FASTQ¶

Prebuilt FASTQ Data¶

Load yeast test files (sourced from SRR1569870)

bio_test_artifacts.prebuilt.fastq_single_end(gzip=True)

Make a single-end FASTQ file from NCBI SRR1569870 This will have 10580 sequences, each of which is 101bp. The PHRED scores are Illumina (PHRED +33)

Parameters: gzip (bool) – Provide a gzipped FASTQ (.fastq.gz). Defaults to True.
Returns: The absolute paths to two FASTQ files
Return type: str, str

bio_test_artifacts.prebuilt.fastq_paired_end(gzip=True)

Make two paired-end FASTQ files from NCBI SRR1569870 Both will have 10580 sequences, each of which is 101bp. The PHRED scores are Illumina (PHRED + 33)

Parameters: gzip (bool) – Provide a gzipped FASTQ (.fastq.gz). Defaults to True.
Returns: The absolute paths to two FASTQ files
Return type: str, str

Synthesized FASTQ Data¶

Synthesize a FASTA file

bio_test_artifacts.generate.fastq_generate(num_sequences=100, seq_length=75, gzip_output=True, random_seed=42, target_file=None, alphabet='ATGC', probabilities=None)

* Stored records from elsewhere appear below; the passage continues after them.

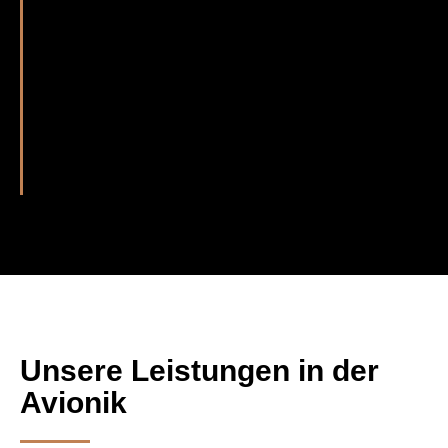
Jeder unserer Schritte wird detailliert
dokumentiert und Ihnen nach Abschluss
unserer Arbeit mitgegeben. So haben Sie
einen genauen Überblick über die
geleistete Arbeit und gleichzeitig einen
Beleg in der Hand, der Ihnen rechtlich die
korrekte Durchführung nachweist.
Unsere Leistungen in der
Avionik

Generate a random FASTQ file. PHRED scores will be illumina (+33).

Parameters

num_sequences (int, optional) – Number of separate sequence records to include in the file. Defaults to 100 records
seq_length (int, optional) – Length in bases of each individual record in the file, Defaults to 75 bases per record
gzip_output (bool, optional) – Should the output be a gzipped FASTQ. Defaults to True
random_seed (int, optional) – Seeding for RNG. Defaults to 42
target_file (str, optional) – File target. Optional. Will create a temp file in $TMP if not set.
alphabet (str, optional) – A string containing the alphabet for FASTQ record, Defaults to ATGC
probabilities (tuple(float), optional) – An iterable with probabilities for each character in the alphabet string. Defaults to balanced

Returns

An absolute pathname to a TSV file and a list of (header, seq, quality) tuples. Quality is a list of integer PHRED scores, not a character string

Return type

str, list(tuple())